MRI vs MRA - What needs considering?
Let’s take the second of these factors first. When it comes to facilities, if you have access to a 3T scanner then, often, a plain MRI Scan can answer the question. The detail that can be achieved with a 3T scanner is superior to a 1.5T scanner and therefore allows the subtle findings to be identified more readily. It must, however, be noted that this is not always the case. Even with a 3T scanner it may be necessary to perform an arthrogram.
When performing an arthrogram, it is necessary to inject a contrast agent directly into the joint in question, so therefore the examination takes on a 2-stage process. Stage 1 is to perform the injection and stage 2 is to perform the MRI Scan. For this, it is essential to have the Radiologist present, who can perform the injection with either ultrasound or fluoroscopic guidance. This makes the procedure highly operator dependent.
Time can also be a factor. In the wrist, for example, it would be ideal to do a 3-compartment arthrogram, with an injection being performed in between each scan. However, the whole procedure in this case would take more than 2 hours, which is impractical. Therefore it is general practice to perform a uni-compartment wrist arthrogram, which in most cases is the radiocarpal compartment.
All this aside, the single most important factor when deciding between a MRI Scan or an MR arthrogram is the clinical question that needs to be answered. Let’s examine the 2 most common arthrographic studies; Shoulder and Hip.
With the shoulder, if the clinical question relates to rotator cuff pathology or AC joint arthropathy, then MRI alone should suffice. One could argue that Ultrasound would be the investigation of choice, but in any case there is no need for an arthrogram. If intra-articular pathology is suspected, for example in instability such as labral injuries, ligamentous injuries or cartilage abnormalities, then an MR arthrogram would be considerably more sensitive in this regard.
With the hip joint, it is a similar decision-making process. For infra-articular pathology regarding labral pathology and cartilage abnormalities, one should consider an arthrogram. For superficial conditions such as trochanteric bursitis, an MRI or even Ultrasound will be the investigation of choice.
We all know that patients often present in a complex manner, and it may be difficult to pin-point, pre-test, what the pathology is likely to be. In that case, it could be challenging to decide how to proceed, but a pragmatic and non-invasive way could be to perform a plain MRI Scan and, if that doesn’t provide the diagnostic answer, then one could proceed to an arthrogram at a later stage.
The other main joint that we asked to perform arthrograms on is the wrist joint. This, again, depends on the clinical question to be answered. If a scaphoid fracture union needs to be assessed, this can only be done reliably by performing an arthrogram, which could be CT or MR based.
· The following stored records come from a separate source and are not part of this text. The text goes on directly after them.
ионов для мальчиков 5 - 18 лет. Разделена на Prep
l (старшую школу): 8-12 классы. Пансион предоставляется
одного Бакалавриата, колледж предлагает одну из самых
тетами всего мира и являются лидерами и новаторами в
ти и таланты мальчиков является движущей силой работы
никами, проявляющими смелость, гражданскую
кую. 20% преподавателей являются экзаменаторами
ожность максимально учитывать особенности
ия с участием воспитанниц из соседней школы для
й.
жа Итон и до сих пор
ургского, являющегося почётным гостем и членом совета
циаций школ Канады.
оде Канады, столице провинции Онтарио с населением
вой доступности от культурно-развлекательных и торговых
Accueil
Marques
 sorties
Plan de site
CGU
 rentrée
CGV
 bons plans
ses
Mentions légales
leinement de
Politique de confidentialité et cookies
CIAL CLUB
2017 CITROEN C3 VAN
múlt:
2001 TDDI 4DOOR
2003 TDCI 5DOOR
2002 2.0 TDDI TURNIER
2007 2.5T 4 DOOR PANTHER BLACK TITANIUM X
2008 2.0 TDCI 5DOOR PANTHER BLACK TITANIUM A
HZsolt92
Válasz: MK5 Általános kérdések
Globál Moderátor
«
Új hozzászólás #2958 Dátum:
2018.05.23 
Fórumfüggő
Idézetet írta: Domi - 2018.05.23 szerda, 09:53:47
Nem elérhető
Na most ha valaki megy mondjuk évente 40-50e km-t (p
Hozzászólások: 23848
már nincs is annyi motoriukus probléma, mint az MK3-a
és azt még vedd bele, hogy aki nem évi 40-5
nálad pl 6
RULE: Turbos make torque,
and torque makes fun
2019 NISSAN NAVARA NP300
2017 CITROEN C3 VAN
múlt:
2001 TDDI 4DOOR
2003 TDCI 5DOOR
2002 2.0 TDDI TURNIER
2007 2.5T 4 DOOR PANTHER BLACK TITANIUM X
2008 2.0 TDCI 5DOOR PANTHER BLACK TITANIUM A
A ligamentous injury may be diagnosed on a plain MRI Scan, but the sensitivity is greatly increased with an MR arthrogram.
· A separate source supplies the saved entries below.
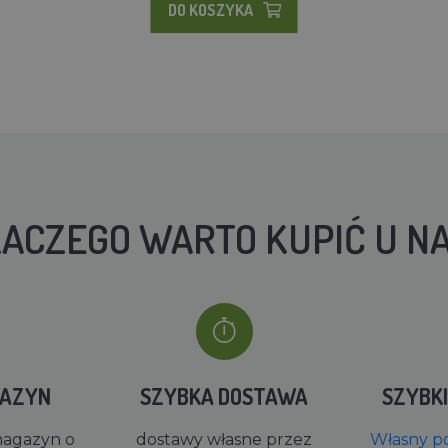
DO KOSZYKA
ACZEGO WARTO KUPIĆ U N
GAZYN
SZYBKA DOSTAWA
SZYBK
magazyn o
dostawy własne przez
Własny po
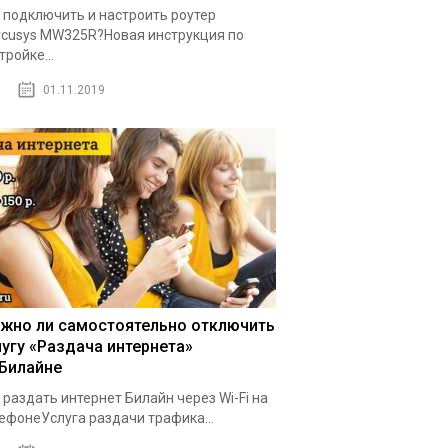
 подключить и настроить роутер
cusys MW325R?Новая инструкция по
тройке...
01.11.2019
жно ли самостоятельно отключить
лугу «Раздача интернета»
 Билайне
 раздать интернет Билайн через Wi-Fi на
ефонеУслуга раздачи трафика...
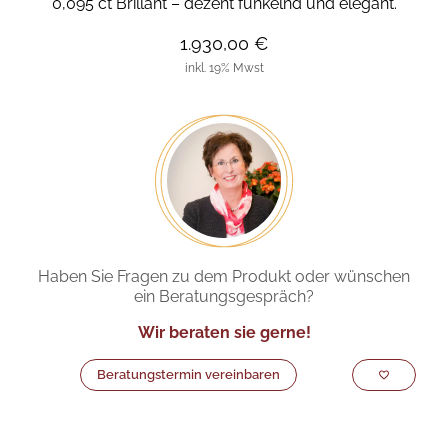
0,095 ct Brillant – dezent funkelnd und elegant.
1.930,00 €
inkl. 19% Mwst
Haben Sie Fragen zu dem Produkt oder wünschen
ein Beratungsgespräch?
Wir beraten sie gerne!
Beratungstermin vereinbaren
I have also occasionally been asked to perform an arthrogram of the elbow, and this can be useful when assessing a pre-surgical patient.
Personally, I have never been asked to perform an arthrogram on any other joint, but I know of centres that perform ankle arthrograms to assess for ligamentous injuries.
In summary, in the correct clinical context, MR arthrography is superior than a plain MR Scan. 3T scanning has brought the two techniques closer together. The clinical examination and pre-test query remains vital in determining whether to subject patients to what is, after all, an invasive test with a 2-stage process.
Finally, in cases where there is genuine uncertainty, it can be useful to have a discussion with your MSK Radiologist to decide the best course to take.